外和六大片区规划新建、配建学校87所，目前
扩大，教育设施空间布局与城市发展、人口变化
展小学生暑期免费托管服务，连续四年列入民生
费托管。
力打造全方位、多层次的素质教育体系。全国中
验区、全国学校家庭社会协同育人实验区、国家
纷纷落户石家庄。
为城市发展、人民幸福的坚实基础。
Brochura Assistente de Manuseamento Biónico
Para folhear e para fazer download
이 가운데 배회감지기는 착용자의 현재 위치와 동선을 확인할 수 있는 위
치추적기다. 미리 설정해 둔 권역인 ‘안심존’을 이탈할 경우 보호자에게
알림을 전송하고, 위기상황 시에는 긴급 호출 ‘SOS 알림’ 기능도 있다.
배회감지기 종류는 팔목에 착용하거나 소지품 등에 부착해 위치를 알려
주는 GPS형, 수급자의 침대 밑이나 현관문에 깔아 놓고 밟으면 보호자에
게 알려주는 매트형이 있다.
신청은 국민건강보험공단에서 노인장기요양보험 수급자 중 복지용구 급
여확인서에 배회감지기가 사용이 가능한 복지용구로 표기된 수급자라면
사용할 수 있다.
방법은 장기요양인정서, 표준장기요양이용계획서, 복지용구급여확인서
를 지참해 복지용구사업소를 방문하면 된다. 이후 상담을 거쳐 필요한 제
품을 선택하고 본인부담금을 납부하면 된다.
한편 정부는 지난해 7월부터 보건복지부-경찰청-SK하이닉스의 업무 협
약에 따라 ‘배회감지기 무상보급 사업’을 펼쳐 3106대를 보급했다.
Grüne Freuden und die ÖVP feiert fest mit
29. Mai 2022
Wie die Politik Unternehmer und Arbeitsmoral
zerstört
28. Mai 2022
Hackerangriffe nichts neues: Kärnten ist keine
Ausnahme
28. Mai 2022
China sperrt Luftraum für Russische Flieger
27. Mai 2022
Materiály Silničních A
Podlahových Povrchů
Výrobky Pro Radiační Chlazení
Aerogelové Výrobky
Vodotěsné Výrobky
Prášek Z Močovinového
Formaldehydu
--
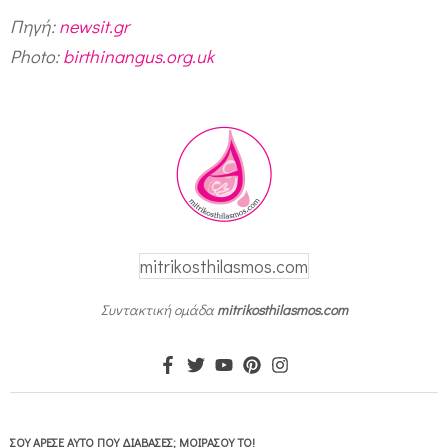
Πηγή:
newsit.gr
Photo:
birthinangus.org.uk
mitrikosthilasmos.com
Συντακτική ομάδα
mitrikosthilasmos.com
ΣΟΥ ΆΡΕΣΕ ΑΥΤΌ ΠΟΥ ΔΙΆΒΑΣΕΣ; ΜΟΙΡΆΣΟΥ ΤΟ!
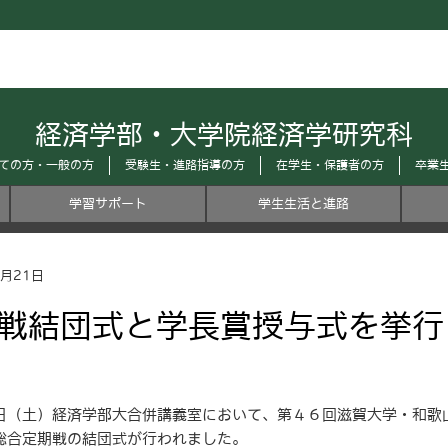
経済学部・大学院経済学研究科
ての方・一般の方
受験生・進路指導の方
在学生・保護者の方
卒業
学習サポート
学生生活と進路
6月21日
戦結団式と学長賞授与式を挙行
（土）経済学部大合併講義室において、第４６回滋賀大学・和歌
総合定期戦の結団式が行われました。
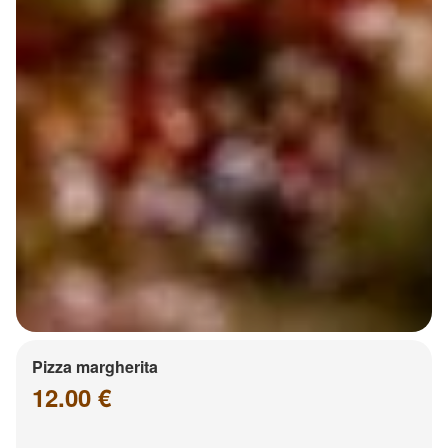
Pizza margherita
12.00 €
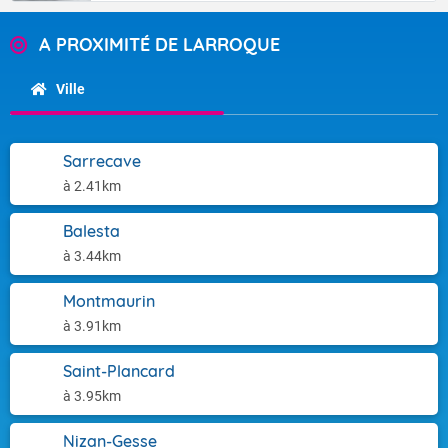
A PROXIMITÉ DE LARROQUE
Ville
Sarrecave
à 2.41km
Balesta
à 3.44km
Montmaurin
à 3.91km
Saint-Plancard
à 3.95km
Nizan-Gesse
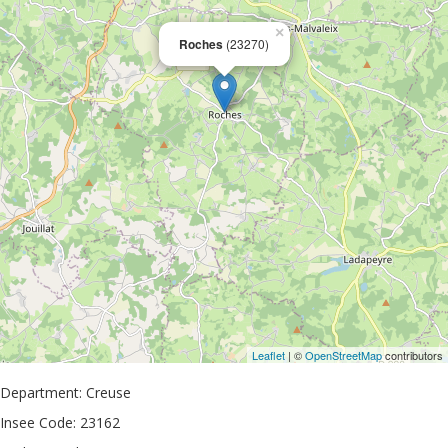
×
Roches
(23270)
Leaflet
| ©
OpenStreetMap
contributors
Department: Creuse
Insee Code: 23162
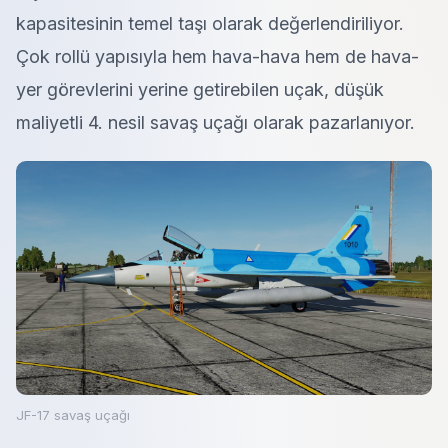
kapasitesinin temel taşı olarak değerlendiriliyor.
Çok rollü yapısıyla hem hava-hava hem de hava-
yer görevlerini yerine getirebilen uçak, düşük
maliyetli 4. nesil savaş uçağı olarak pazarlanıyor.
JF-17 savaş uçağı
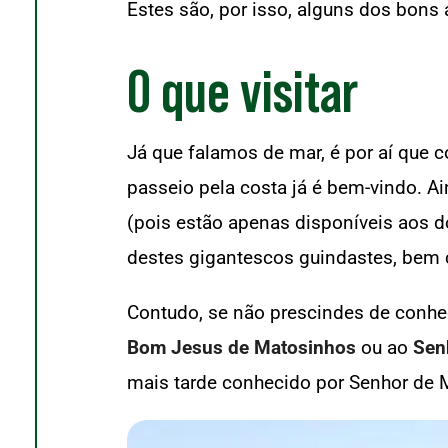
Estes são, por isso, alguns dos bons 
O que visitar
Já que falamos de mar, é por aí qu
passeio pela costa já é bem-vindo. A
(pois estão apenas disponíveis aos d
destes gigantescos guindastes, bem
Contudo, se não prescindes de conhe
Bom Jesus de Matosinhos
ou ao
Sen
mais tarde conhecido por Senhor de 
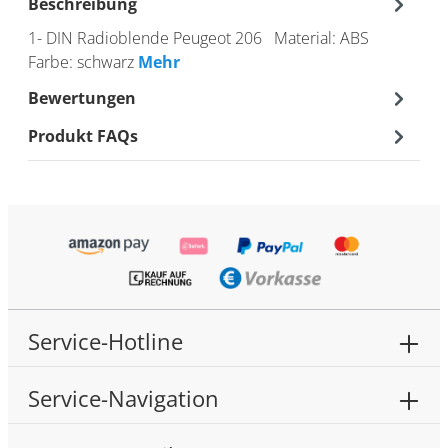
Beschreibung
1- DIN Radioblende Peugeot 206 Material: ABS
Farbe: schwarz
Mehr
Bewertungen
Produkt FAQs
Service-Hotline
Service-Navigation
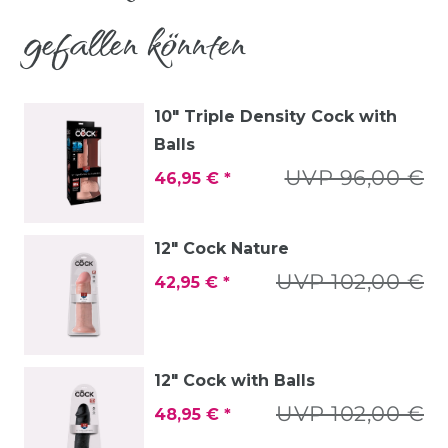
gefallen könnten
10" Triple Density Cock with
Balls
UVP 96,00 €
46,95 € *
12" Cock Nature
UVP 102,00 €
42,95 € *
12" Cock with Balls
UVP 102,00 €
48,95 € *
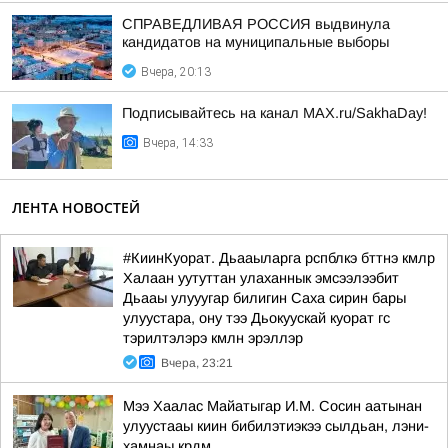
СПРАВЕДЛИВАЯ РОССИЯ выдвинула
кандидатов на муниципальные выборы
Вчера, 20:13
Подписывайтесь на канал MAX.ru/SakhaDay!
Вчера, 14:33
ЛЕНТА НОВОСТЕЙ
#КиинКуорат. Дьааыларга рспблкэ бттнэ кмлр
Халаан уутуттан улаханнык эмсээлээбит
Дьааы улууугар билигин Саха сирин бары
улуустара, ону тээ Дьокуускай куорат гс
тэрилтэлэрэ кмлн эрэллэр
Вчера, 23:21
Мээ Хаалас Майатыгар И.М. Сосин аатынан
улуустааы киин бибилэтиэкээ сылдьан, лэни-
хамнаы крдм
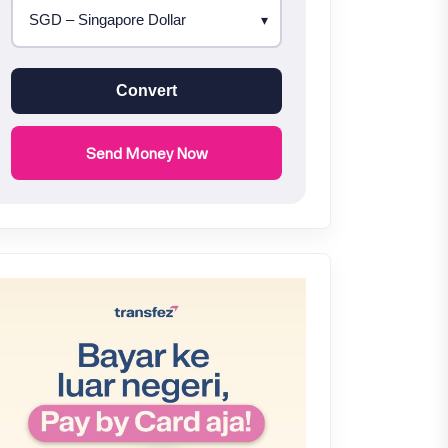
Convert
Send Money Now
--
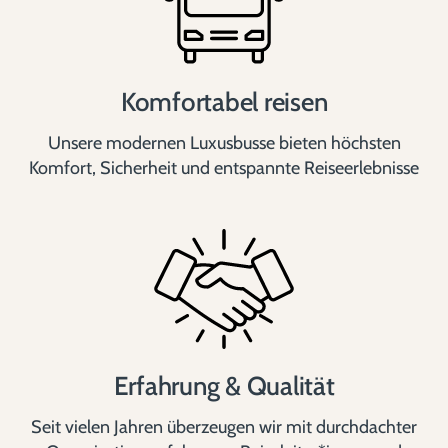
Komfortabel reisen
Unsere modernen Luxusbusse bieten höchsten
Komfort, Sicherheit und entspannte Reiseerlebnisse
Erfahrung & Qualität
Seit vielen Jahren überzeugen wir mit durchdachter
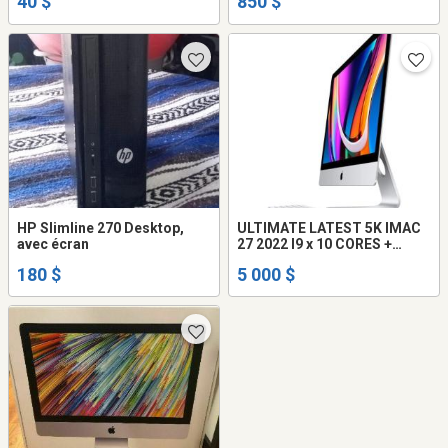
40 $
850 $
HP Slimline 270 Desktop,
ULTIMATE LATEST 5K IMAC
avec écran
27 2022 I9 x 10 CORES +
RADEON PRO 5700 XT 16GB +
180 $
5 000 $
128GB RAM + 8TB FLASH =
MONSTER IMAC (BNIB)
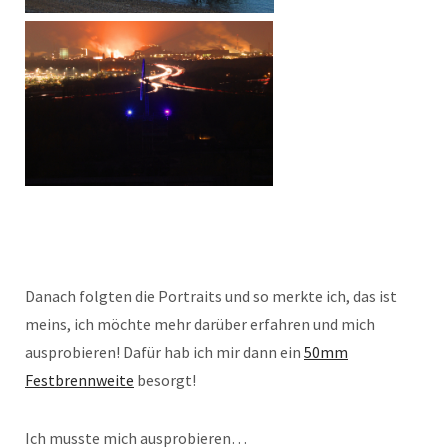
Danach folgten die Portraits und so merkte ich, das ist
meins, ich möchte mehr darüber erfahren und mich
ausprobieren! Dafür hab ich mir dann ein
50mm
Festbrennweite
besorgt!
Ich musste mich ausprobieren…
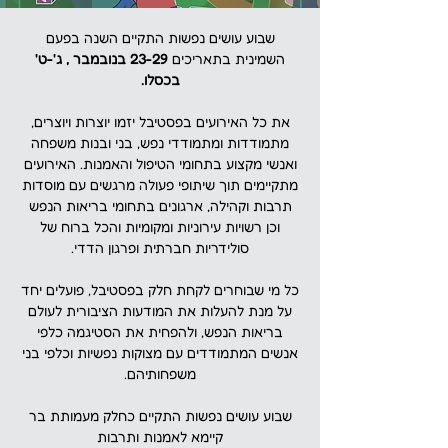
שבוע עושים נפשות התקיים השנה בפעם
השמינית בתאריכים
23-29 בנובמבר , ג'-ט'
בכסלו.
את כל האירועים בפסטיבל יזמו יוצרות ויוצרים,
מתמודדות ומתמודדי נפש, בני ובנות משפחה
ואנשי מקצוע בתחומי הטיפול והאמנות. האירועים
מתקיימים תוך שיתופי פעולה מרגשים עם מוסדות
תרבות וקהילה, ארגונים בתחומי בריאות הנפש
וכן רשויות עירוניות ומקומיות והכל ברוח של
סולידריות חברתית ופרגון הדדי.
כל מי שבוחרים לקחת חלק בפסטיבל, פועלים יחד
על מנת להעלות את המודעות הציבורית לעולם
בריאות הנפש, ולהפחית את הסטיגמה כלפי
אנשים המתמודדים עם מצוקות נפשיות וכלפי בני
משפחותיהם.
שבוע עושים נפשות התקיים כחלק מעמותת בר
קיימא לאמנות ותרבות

» **Brief**
Given the records above, return the lines starting at the one that holds "birthinangus.org.uk" and ending at the one that holds "Send Money Now", exactly, and nothing besides; leave every picture out.

» **Answer for this exercise**
birthinangus.org.uk
mitrikosthilasmos.com
Συντακτική ομάδα
mitrikosthilasmos.com
ΣΟΥ ΆΡΕΣΕ ΑΥΤΌ ΠΟΥ ΔΙΆΒΑΣΕΣ; ΜΟΙΡΆΣΟΥ ΤΟ!
経済学部・大学院経済学研究科
ての方・一般の方
受験生・進路指導の方
在学生・保護者の方
卒業
学習サポート
学生生活と進路
6月21日
戦結団式と学長賞授与式を挙行
（土）経済学部大合併講義室において、第４６回滋賀大学・和歌
総合定期戦の結団式が行われました。
Pizza margherita
12.00 €
A PROXIMITÉ DE LARROQUE
Ville
Sarrecave
à 2.41km
Balesta
à 3.44km
Montmaurin
à 3.91km
Saint-Plancard
à 3.95km
Nizan-Gesse
×
Roches
(23270)
Leaflet
| ©
OpenStreetMap
contributors
Department: Creuse
Insee Code: 23162
kapasitesinin temel taşı olarak değerlendiriliyor.
Çok rollü yapısıyla hem hava-hava hem de hava-
yer görevlerini yerine getirebilen uçak, düşük
maliyetli 4. nesil savaş uçağı olarak pazarlanıyor.
JF-17 savaş uçağı
Estes são, por isso, alguns dos bons 
O que visitar
Já que falamos de mar, é por aí qu
passeio pela costa já é bem-vindo. A
(pois estão apenas disponíveis aos d
destes gigantescos guindastes, bem
Contudo, se não prescindes de conhe
Bom Jesus de Matosinhos
ou ao
Sen
mais tarde conhecido por Senhor de 
Beschreibung
1- DIN Radioblende Peugeot 206 Material: ABS
Farbe: schwarz
Mehr
Bewertungen
Produkt FAQs
Service-Hotline
Service-Navigation
gefallen könnten
10" Triple Density Cock with
Balls
UVP 96,00 €
46,95 € *
12" Cock Nature
UVP 102,00 €
42,95 € *
12" Cock with Balls
UVP 102,00 €
48,95 € *
СПРАВЕДЛИВАЯ РОССИЯ выдвинула
кандидатов на муниципальные выборы
Вчера, 20:13
Подписывайтесь на канал MAX.ru/SakhaDay!
Вчера, 14:33
ЛЕНТА НОВОСТЕЙ
#КиинКуорат. Дьааыларга рспблкэ бттнэ кмлр
Халаан уутуттан улаханнык эмсээлээбит
Дьааы улууугар билигин Саха сирин бары
улуустара, ону тээ Дьокуускай куорат гс
тэрилтэлэрэ кмлн эрэллэр
Вчера, 23:21
Мээ Хаалас Майатыгар И.М. Сосин аатынан
улуустааы киин бибилэтиэкээ сылдьан, лэни-
хамнаы крдм
Convert
Send Money Now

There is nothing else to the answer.